WHAT THIS TASK INVOLVES |
Starting at the first line of the data below, write out each line exactly until you reach the line containing "Zapytanie ofertowe nr 3/2026", and include that line too.

AVAILABLE RECORDS |

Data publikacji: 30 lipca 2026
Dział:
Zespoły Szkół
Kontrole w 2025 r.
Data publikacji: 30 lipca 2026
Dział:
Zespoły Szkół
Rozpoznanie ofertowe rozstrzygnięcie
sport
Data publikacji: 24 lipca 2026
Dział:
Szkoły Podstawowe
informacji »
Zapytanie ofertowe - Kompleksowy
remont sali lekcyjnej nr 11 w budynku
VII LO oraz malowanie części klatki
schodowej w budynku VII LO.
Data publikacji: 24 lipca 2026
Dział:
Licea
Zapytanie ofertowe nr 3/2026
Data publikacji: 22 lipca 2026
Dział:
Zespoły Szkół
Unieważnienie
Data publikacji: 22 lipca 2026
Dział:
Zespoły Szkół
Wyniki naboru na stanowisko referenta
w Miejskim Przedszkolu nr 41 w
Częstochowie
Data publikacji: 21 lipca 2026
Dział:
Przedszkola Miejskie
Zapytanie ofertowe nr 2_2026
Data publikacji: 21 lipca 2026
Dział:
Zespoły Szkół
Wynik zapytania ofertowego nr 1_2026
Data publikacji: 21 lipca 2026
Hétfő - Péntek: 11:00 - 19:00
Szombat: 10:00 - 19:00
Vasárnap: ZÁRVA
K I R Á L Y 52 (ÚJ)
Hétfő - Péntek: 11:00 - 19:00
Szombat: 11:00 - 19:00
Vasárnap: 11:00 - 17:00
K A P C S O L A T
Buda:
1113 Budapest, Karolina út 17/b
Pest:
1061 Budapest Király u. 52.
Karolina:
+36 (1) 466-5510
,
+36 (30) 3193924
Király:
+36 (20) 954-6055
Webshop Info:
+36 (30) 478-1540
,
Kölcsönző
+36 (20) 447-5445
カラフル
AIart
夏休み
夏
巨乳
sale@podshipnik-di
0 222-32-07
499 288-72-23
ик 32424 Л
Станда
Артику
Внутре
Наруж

THE COMPLETED TASK |
Data publikacji: 30 lipca 2026
Dział:
Zespoły Szkół
Kontrole w 2025 r.
Data publikacji: 30 lipca 2026
Dział:
Zespoły Szkół
Rozpoznanie ofertowe rozstrzygnięcie
sport
Data publikacji: 24 lipca 2026
Dział:
Szkoły Podstawowe
informacji »
Zapytanie ofertowe - Kompleksowy
remont sali lekcyjnej nr 11 w budynku
VII LO oraz malowanie części klatki
schodowej w budynku VII LO.
Data publikacji: 24 lipca 2026
Dział:
Licea
Zapytanie ofertowe nr 3/2026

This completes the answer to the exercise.